Problem description
Leave every picture out, and retype all the remaining records exactly.

Provided entries
═══
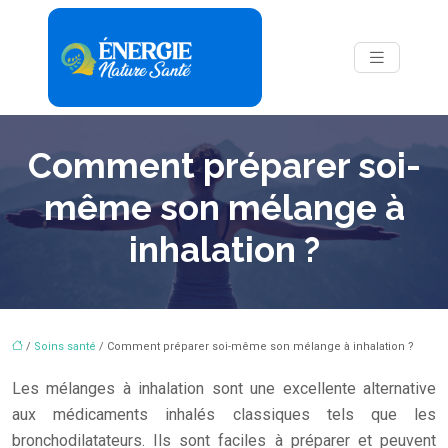
Comment préparer soi-
même son mélange à
inhalation ?
/
Soins santé
/ Comment préparer soi-même son mélange à inhalation ?
Les mélanges à inhalation sont une excellente alternative
aux médicaments inhalés classiques tels que les
bronchodilatateurs. Ils sont faciles à préparer et peuvent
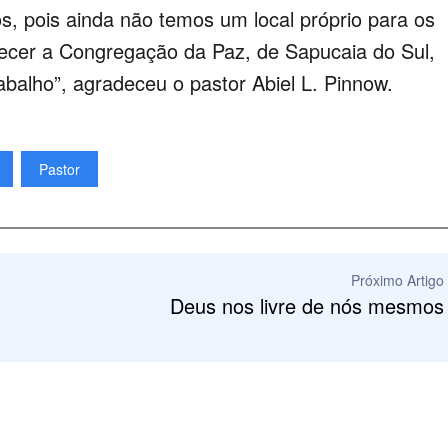
os, pois ainda não temos um local próprio para os
ecer a Congregação da Paz, de Sapucaia do Sul,
balho”, agradeceu o pastor Abiel L. Pinnow.
Pastor
Próximo Artigo
Deus nos livre de nós mesmos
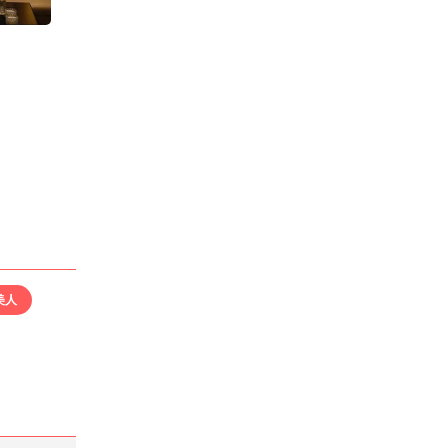
求人情報あり
エリア
中洲／福岡市
業種
キャバクラ
電話番号
092-261-3322
「キャバキャバ見た」
でお問合わせ下さい
美人
最低料金
60分 9,600円〜
(税・サ込)
*「お得なクーポン」
あります
> 詳しい料金システムを見る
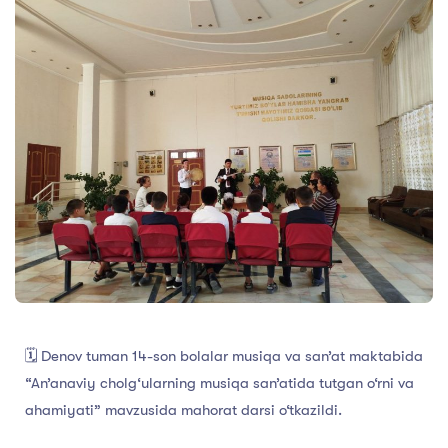
🗓 Denov tuman 14-son bolalar musiqa va san’at maktabida
“An’anaviy cholg‘ularning musiqa san’atida tutgan o‘rni va
ahamiyati” mavzusida mahorat darsi o‘tkazildi.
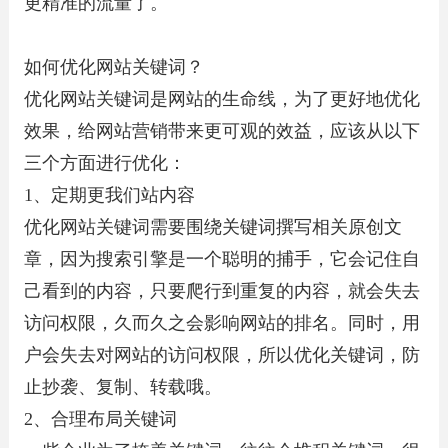
更精准的流量了。
如何优化网站关键词？
优化网站关键词是网站的生命线，为了更好地优化
效果，给网站营销带来更可观的效益，应该从以下
三个方面进行优化：
1、定期更我们站内容
优化网站关键词需要围绕关键词撰写相关原创文
章，因为搜索引擎是一个聪明的捕手，它会记住自
己看到的内容，只要爬行到重复的内容，就会失去
访问权限，久而久之会影响网站的排名。同时，用
户会失去对网站的访问权限，所以优化关键词，防
止抄袭、复制、转载哦。
2、合理布局关键词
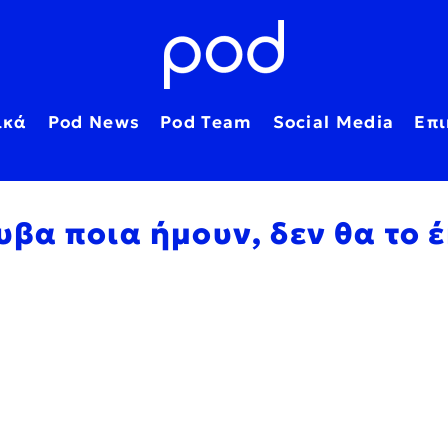
ικά
Pod News
Pod Team
Social Media
Επι
ρυβα ποια ήμουν, δεν θα το 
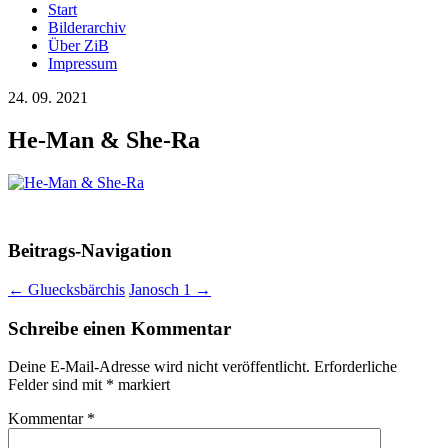
Start
Bilderarchiv
Über ZiB
Impressum
24. 09. 2021
He-Man & She-Ra
Beitrags-Navigation
←
Gluecksbärchis
Janosch 1
→
Schreibe einen Kommentar
Deine E-Mail-Adresse wird nicht veröffentlicht.
Erforderliche
Felder sind mit
*
markiert
Kommentar
*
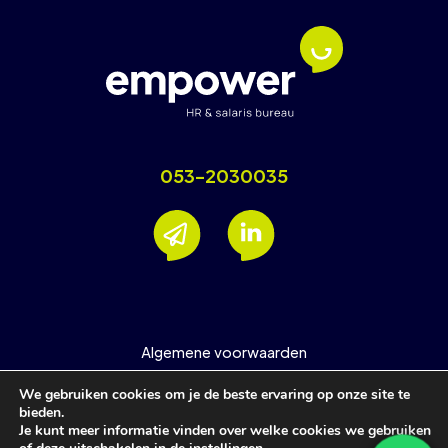
053-2030035
Algemene voorwaarden
Nieuwsbrief
We gebruiken cookies om je de beste ervaring op onze site te
Privacyverklaring
bieden.
Je kunt meer informatie vinden over welke cookies we gebruiken
Support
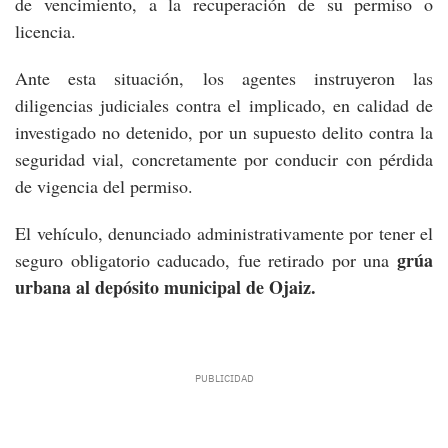
de vencimiento, a la recuperación de su permiso o
licencia.
Ante esta situación, los agentes instruyeron las
diligencias judiciales contra el implicado, en calidad de
investigado no detenido, por un supuesto delito contra la
seguridad vial, concretamente por conducir con pérdida
de vigencia del permiso.
El vehículo, denunciado administrativamente por tener el
grúa
seguro obligatorio caducado, fue retirado por una
urbana al depósito municipal de Ojaiz.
═══
Reply to the exercise
Comment préparer soi-
même son mélange à
inhalation ?
/
Soins santé
/ Comment préparer soi-même son mélange à inhalation ?
Les mélanges à inhalation sont une excellente alternative
aux médicaments inhalés classiques tels que les
bronchodilatateurs. Ils sont faciles à préparer et peuvent
os, pois ainda não temos um local próprio para os
ecer a Congregação da Paz, de Sapucaia do Sul,
balho”, agradeceu o pastor Abiel L. Pinnow.
Pastor
Próximo Artigo
Deus nos livre de nós mesmos
求人情報あり
エリア
中洲／福岡市
業種
キャバクラ
電話番号
092-261-3322
「キャバキャバ見た」
でお問合わせ下さい
美人
最低料金
60分 9,600円〜
(税・サ込)
*「お得なクーポン」
あります
> 詳しい料金システムを見る
🗓 Denov tuman 14-son bolalar musiqa va san’at maktabida
“An’anaviy cholg‘ularning musiqa san’atida tutgan o‘rni va
ahamiyati” mavzusida mahorat darsi o‘tkazildi.
更精准的流量了。
如何优化网站关键词？
优化网站关键词是网站的生命线，为了更好地优化
效果，给网站营销带来更可观的效益，应该从以下
三个方面进行优化：
1、定期更我们站内容
优化网站关键词需要围绕关键词撰写相关原创文
章，因为搜索引擎是一个聪明的捕手，它会记住自
己看到的内容，只要爬行到重复的内容，就会失去
访问权限，久而久之会影响网站的排名。同时，用
户会失去对网站的访问权限，所以优化关键词，防
止抄袭、复制、转载哦。
2、合理布局关键词
ικά
Pod News
Pod Team
Social Media
Επι
ρυβα ποια ήμουν, δεν θα το 
Start
Bilderarchiv
Über ZiB
Impressum
24. 09. 2021
He-Man & She-Ra
Beitrags-Navigation
←
Gluecksbärchis
Janosch 1
→
Schreibe einen Kommentar
Deine E-Mail-Adresse wird nicht veröffentlicht.
Erforderliche
Felder sind mit
*
markiert
Kommentar
*
053-2030035
Algemene voorwaarden
Nieuwsbrief
We gebruiken cookies om je de beste ervaring op onze site te
Privacyverklaring
bieden.
Je kunt meer informatie vinden over welke cookies we gebruiken
Support
de vencimiento, a la recuperación de su permiso o
licencia.
Ante esta situación, los agentes instruyeron las
diligencias judiciales contra el implicado, en calidad de
investigado no detenido, por un supuesto delito contra la
seguridad vial, concretamente por conducir con pérdida
de vigencia del permiso.
El vehículo, denunciado administrativamente por tener el
grúa
seguro obligatorio caducado, fue retirado por una
urbana al depósito municipal de Ojaiz.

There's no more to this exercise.